Rare earth Photo: VCG
A reported US potential move to impose tariffs on rare-earth magnets from China would only have a limited impact on the latter, as US manufacturers of smartphones, vehicles, TVs, industrial robots and other products have no other choice. China supplies over 85 percent of the global market and dominates some complicated technologies for making rare-earth magnets, industry insiders said.
"It may produce some impact, but we are able to digest and manage it, as domestic demand is rising. Also, China has a global market share of about 85 percent, so a possible tariff hike on Chinese rare-earth magnets won't prompt an immediate shift in the trade pattern," a manager of a large state-owned magnet producer based in Ganzhou, East China's Jiangxi Province surnamed Yang told the Global Times on Wednesday.
Rare-earth magnets are small but high value-added downstream products that are indispensable for modern electronic products. They are widely seen as a form of leverage amid the trade war between the world's two largest economies.
Japan and Germany are also significant suppliers of rare-earth magnets in the global market, producing roughly 14,000 tons and 2,000 tons annually, according to Yang. He said that those capacities are "incomparable" to China's.
China exported 36,000 tons of rare-earth magnets in 2020, customs data showed, and shipments to the US accounted for 13.7 percent of the total.
The Financial Times reported on Tuesday that the Biden administration is weighing an investigation into whether China's exports of rare-earth magnets pose a national security threat to the US "that could warrant a tariff imposition."
That is part of the measures that the US announced to boost the resilience of US supply chains, which are deemed to be overly reliant on China in some sectors and also of critical strategic importance.
The article cited a tech expert as saying that if the tariffs are high enough, it would offer a "financial incentive to build up a US domestic industry."
Several industry insiders in Ganzhou, a major production base of rare earths, appeared to be quite calm about the reported tariffs.
"I don't think any new capacity of [rare-earth magnets] would be formed in the next two years, including in the US. So maybe US factories need to get prepared in advance and adjust their sales strategies, because they're going to face a hefty cost of production," an industry insider told the Global Times on Wednesday on condition of anonymity.

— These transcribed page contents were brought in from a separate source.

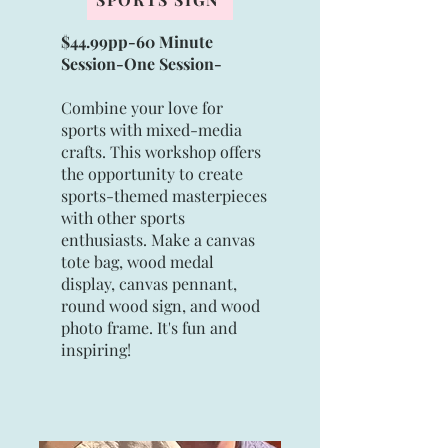
$44.99pp-60 Minute
Session-
One Session
-
Combine your love for
sports with mixed-media
crafts. This workshop offers
the opportunity to create
sports-themed masterpieces
with other sports
enthusiasts. Make a canvas
tote bag, wood medal
display, canvas pennant,
round wood sign, and wood
photo frame. It's fun and
inspiring!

Yang suggested that as rare-earth magnet prices jump, some low-end applications may opt to use other kinds of magnets.
Wu Chenhui, an independent rare-earth market observer, told the Global Times on Wednesday that the potential tariff hike could be seen as a continuance of Washington's hostile trade policy against Beijing that began during the former Trump administration.
"The tariff war failed before, and so will it this time," Wu said.
In March, China heightened regulation of rare-earth production in a new policy guideline, aiming to develop and conserve the resources to meet rising domestic demand and protect the strategic resource amid an intensifying global competition.